The sequential implementation with ./revindex_sequential <directory>
The parallel implementation with ./revindex_threads <directory>

Test:

We have provided you with the expected output for some search terms over the books directory (all files titled WORD.txt), so that you can compare your results. You can also compare your implementation with the sequential implementation via make check. The results should be the same.

Functionality:

$ make check
./revindex_threads books < input.txt > output_threads.txt
./revindex_sequential books < input.txt > output_sequential.txt
diff output_parallel.txt output_sequential.txt
... You should receive no output/differences ...

Runtime: Additionally, once you have a working reverse index using parallel processes, you should find a performance improvement over the sequential implementation. To verify this, run:

$ time ./revindex_parallel books < input.txt
$ time ./revindex_sequential books < input.txt
...  the sequential implementation should be slower than the parallel ...

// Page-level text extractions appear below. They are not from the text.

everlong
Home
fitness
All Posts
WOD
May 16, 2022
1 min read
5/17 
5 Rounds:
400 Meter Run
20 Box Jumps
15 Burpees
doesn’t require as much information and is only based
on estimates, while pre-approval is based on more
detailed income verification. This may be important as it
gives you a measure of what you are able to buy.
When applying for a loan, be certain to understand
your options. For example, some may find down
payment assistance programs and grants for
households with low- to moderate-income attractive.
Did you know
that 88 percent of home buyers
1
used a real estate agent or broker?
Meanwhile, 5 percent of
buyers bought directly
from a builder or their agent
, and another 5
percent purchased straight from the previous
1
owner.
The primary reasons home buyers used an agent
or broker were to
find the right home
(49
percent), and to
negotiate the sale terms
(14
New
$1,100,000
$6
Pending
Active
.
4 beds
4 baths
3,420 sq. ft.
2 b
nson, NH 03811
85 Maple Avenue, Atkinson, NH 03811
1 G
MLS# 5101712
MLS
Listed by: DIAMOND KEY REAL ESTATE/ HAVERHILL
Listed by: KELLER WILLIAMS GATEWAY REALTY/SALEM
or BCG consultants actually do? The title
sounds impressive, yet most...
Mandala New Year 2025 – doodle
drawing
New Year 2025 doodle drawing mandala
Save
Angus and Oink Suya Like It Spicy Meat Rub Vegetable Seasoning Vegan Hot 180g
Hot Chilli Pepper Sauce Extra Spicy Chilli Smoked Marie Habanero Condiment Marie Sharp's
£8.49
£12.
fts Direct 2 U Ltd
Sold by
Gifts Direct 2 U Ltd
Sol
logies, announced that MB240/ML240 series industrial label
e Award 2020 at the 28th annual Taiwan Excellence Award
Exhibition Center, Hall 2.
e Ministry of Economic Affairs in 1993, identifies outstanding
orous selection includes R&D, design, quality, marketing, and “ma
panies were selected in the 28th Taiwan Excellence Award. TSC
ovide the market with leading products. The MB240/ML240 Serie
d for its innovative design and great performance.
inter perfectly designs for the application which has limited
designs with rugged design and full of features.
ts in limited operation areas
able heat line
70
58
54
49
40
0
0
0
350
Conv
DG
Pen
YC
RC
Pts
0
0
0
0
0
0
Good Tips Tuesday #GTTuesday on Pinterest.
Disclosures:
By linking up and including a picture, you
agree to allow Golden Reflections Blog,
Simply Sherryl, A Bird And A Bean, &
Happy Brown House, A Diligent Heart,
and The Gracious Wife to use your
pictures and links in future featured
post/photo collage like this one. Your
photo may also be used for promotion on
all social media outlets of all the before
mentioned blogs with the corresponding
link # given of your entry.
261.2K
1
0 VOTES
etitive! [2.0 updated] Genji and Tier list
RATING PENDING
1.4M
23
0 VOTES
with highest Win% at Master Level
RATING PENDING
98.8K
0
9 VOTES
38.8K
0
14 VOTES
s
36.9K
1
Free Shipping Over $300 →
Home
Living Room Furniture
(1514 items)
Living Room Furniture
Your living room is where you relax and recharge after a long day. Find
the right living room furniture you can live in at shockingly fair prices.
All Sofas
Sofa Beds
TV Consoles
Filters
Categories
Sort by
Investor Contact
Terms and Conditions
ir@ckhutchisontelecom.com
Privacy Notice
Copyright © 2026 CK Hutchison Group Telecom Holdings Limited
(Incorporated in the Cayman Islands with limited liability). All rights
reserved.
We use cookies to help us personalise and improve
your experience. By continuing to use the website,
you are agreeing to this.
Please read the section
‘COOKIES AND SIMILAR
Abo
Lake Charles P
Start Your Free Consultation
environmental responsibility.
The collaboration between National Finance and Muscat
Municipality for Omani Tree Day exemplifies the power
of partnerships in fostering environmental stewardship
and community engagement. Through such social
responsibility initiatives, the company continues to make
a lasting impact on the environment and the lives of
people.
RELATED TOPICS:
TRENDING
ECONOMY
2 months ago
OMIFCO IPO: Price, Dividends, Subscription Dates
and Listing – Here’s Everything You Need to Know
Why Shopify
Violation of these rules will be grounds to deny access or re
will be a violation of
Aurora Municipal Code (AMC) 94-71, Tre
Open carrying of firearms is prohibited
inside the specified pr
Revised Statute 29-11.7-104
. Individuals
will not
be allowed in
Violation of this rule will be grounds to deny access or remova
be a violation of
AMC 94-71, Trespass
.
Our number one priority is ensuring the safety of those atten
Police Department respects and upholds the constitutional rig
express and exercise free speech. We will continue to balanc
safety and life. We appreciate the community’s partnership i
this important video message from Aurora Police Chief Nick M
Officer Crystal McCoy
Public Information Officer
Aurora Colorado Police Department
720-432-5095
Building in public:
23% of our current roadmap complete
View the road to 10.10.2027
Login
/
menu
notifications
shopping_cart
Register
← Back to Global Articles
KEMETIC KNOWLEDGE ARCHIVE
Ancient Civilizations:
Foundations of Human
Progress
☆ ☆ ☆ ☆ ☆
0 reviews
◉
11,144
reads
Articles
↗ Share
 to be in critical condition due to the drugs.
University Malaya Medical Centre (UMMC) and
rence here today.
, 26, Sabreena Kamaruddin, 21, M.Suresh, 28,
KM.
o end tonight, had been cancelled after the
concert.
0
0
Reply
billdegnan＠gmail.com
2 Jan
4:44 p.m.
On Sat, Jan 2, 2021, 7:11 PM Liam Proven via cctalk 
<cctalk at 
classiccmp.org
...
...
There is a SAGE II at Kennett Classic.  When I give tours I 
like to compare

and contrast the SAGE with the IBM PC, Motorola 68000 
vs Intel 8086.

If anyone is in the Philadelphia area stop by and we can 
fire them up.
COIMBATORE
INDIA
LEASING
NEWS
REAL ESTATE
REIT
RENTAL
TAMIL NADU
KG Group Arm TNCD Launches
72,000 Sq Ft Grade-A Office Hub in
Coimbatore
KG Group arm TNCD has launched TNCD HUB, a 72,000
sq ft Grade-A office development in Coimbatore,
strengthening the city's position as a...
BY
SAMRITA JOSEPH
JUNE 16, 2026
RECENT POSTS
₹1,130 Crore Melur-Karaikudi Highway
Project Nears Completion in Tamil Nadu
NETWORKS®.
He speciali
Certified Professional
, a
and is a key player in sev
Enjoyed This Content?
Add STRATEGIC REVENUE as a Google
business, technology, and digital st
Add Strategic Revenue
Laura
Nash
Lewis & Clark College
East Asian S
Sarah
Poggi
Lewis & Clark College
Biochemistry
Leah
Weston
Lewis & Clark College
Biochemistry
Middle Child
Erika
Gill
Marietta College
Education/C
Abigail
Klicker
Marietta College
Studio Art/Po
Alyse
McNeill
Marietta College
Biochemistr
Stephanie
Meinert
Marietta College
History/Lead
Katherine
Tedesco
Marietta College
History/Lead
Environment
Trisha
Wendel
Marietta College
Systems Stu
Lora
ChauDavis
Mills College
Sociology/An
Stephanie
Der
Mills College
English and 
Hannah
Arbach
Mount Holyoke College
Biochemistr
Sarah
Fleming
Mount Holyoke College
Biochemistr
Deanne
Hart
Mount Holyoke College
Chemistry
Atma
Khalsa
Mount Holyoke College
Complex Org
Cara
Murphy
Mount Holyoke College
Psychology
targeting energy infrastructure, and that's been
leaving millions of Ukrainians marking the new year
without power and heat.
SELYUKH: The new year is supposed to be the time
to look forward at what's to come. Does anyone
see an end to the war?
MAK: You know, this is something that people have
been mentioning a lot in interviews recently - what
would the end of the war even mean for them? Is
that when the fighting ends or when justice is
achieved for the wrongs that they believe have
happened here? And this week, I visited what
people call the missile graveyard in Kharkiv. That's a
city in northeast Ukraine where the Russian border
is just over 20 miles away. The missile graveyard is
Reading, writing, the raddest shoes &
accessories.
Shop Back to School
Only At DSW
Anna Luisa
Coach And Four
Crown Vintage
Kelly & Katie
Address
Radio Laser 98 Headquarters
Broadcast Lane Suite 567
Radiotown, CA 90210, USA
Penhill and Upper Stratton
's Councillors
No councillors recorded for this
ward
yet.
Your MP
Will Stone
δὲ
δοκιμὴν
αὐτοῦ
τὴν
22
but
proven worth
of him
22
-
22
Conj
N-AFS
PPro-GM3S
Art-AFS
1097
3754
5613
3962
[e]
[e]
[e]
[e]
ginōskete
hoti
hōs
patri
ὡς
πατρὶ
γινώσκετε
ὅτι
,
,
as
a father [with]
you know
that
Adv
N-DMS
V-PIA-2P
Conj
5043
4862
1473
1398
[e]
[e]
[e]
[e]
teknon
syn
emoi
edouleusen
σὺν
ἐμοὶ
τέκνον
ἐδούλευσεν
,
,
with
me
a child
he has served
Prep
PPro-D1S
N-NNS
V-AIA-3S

You can also compare the performance of your multithreaded reverse index search with the multi-process implementation from Lab 6. Which one do you expect to be faster?

Relevant Library Functions

Below you will find a list of functions you may find helpful in completing this lab. Feel free to also reference the man pages and C++ references for more details.

std::thread

std::thread(func, args...)
- The std::thread constructor spawns a new thread that beings running the function, func, with the specificed arguments
- Arguments:
  - A function to be executed by the new thread.
  - Any number of arguments as needed by the specified function
- Return value: a thread handle that you can use to join the thread (see join()).
- Below is an example of standard std::thread usage:
```
void some_func(int x, int y){
    …
}

void create_threads(){
    // create and run the thread
    std::thread t = thread(some_func, 1, 2);
    
    // wait for it to complete
    t.join();
}
```

std::thread::join

join()
- The std::thread join function waits for the execution of a thread to complete. Calling t.join() will halt the calling thread until thread t, has completed. (join will return immediately if the thread has already completed.)

Debugging Resources/ GDB

Switching between threads:

When your program is stopped in GDB, you can gain information on the current state of your threads running the command info threads (you can stop your program in GDB either through a breakpoint or by typing Ctrl-Z). The info threads command will provide you with a numbered list of every currently running thread. From there, you can use the command thread [number] (where [number] is the number listed by the thread) to inspect the current state of that thread and follow its execution.

Executing commands across multiple threads:

In GDB, you can use the command thread apply all <command> to apply a given command to all threads. For example, you can use thread apply all bt to get a the stack trace of every running thread.

Handin instructions

Turn in your code by pushing your git repository to github.com/csci300/cs300-s20-labs-YOURUSERNAME.git.

Then, head to the grading server. On the “Labs” page, use the “Lab 7 checkoff” button to check off your lab.